The test, called Lumipulse, measures two proteins found in the blood's plasma to determine whether a patient has amyloid plaques in the brain. Up until now, physicians have mostly used costly, more invasive tests that involve puncturing the lumbar -- known as a spinal tap -- and brain scans that expose patients to radiation to confirm the presence of amyloid. The Lumipulse test takes a simple blood draw.
"Today's clearance is an important step for Alzheimer's disease diagnosis, making it easier and potentially more accessible for U.S. patients earlier in the disease," Michelle Tarver, director of the FDA's Center for Devices and Radiological Health, said in a statement.
Competition is ramping up among companies developing next-generation tests to diagnose Alzheimer's, which afflicts nearly 7 million Americans. Lumipulse is made by Fujirebio Diagnostics, part of Japan's H.U. Group. Privately held C2N Diagnostics and Quanterix are also developing blood-based tests for Alzheimer's.
It wasn't clear how much the test will cost, and H.U. Group didn't immediately respond to a request for comment.
"The idea that there's a blood test for Alzheimer's disease is unfathomable to me. It's just an incredible advance," said Howard Fillit, a geriatrician and chief science officer of the Alzheimer's Drug Discovery Foundation, which financially supported Fujirebio's effort.
Patients who are experiencing memory problems generally begin by seeing a primary care physician, he said. Now those doctors could order a blood test and, if positive, refer a patient to a neurologist. "I think it's going to dramatically change clinical care," he said.
There are some laboratory-developed blood tests to detect Alzheimer's already on the market; the FDA does not review most lab tests before patients use them. But Fujirebio's product is the first blood test to receive sign-off from the agency. Blood test have been used in clinical trials and are now increasingly used by specialists in clinical settings, according to the Alzheimer's Association.
"Today marks another important step in Alzheimer's disease diagnosis," Maria C. Carrillo, the association's chief science officer, said in a statement. "For too long Americans have struggled to get a simple and accurate diagnosis, with today's action by the FDA we are hopeful it will be easier for more individuals to receive an accurate diagnosis earlier."
The newly cleared test is intended for patients at specialized care centers who have signs and symptoms of cognitive decline, according to the FDA. The agency said the results should be interpreted along with other patient clinical information.

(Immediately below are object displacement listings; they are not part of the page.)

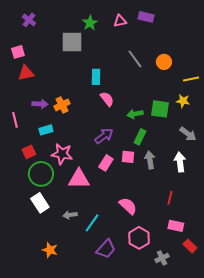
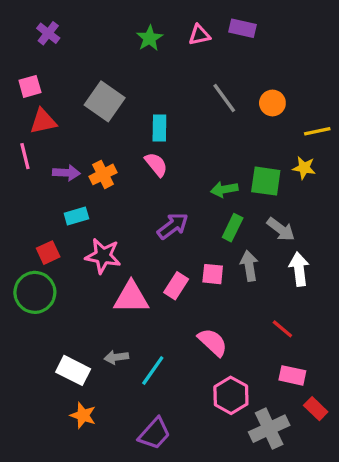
gray square: (72, 42) -> (105, 101), moved, turned 35
pink semicircle: (107, 99) -> (156, 164), moved
pink line: (15, 120) -> (25, 156), moved
gray arrow: (188, 134) -> (281, 229), moved
pink square: (128, 157) -> (213, 274), moved
pink rectangle: (106, 163) -> (176, 286), moved
green circle: (41, 174) -> (35, 292), moved
red line: (170, 198) -> (282, 329), turned -64
white rectangle: (40, 203) -> (73, 370), moved, turned -30
purple trapezoid: (106, 249) -> (154, 434), moved
gray cross: (162, 258) -> (269, 429), size x1.6

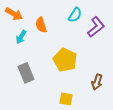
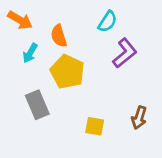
purple L-shape: (96, 27) -> (125, 53), moved
yellow pentagon: (65, 60) -> (67, 72), moved
yellow square: (66, 99) -> (95, 126), moved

If a person is showing signs of cognitive decline, they should consult a physician about first undergoing memory and neuropsychology tests, according to Brian Balin, a professor of neuroscience and experimental neuropathology at the Philadelphia College of Osteopathic Medicine. The blood test should not be used for those who do not have signs of cognitive decline because of the risk of a false result, he said.

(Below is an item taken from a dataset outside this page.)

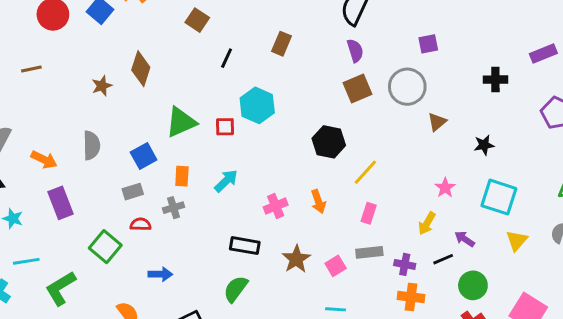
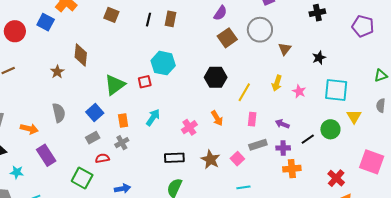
purple semicircle: (355, 51) -> (220, 13), turned 63
black line: (227, 58) -> (149, 20), moved
yellow arrow: (427, 223) -> (277, 83), moved
purple arrow: (465, 239) -> (282, 124), moved
green circle: (473, 285) -> (330, 129), moved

"You would have to see some level of change there that then would indicate, 'Let's get a blood test,'" he said.
The presence of amyloid plaques, sticky substances in the brain, is a hallmark of Alzheimer's disease -- though the role it plays is a matter of debate among neurologists. The FDA has approved three anti-amyloid drugs since 2021, including Kisunla made by Eli Lilly and Leqembi made by Eisai and Biogen. Clinical trials showed the drugs can modestly slow the disease's progression but not reverse it, and they remain controversial because of their risks and high price tag.
A third anti-amyloid drug, Aduhelm, won approval but was abandoned by Eisai and Biogen after it fizzled commercially.

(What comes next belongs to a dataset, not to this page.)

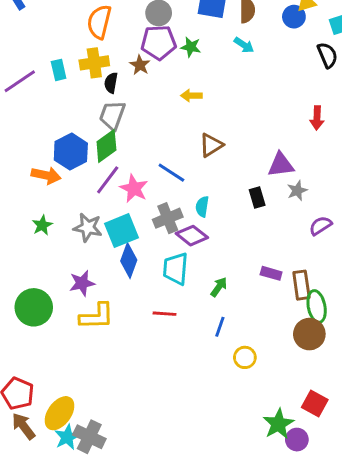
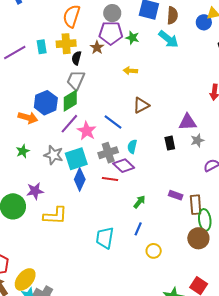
cyan arrow: (244, 45) -> (168, 39), size x1.5
cyan trapezoid: (176, 269) -> (105, 238), moved
purple star: (82, 283) -> (35, 191), moved
red line: (165, 314) -> (110, 179), moved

There is no cure for Alzheimer's disease, and debate over medications to treat the drug have been fraught. The medications have been dogged by complications such as bleeding in the brain.
The FDA cleared Lumipulse for patients at least 55 years old with symptoms of the disease, based on a clinical study of 499 plasma samples from patients with cognitive impairment.
The main risks of the Lumipulse test are false positives and false negatives, the agency said. The study found that 91.7 percent of patients who tested positive for the presence of amyloid were confirmed to have the plaques by brain scans or spinal tap procedures, and 97.3 percent of patients with negative results were similarly confirmed not to have the plaques.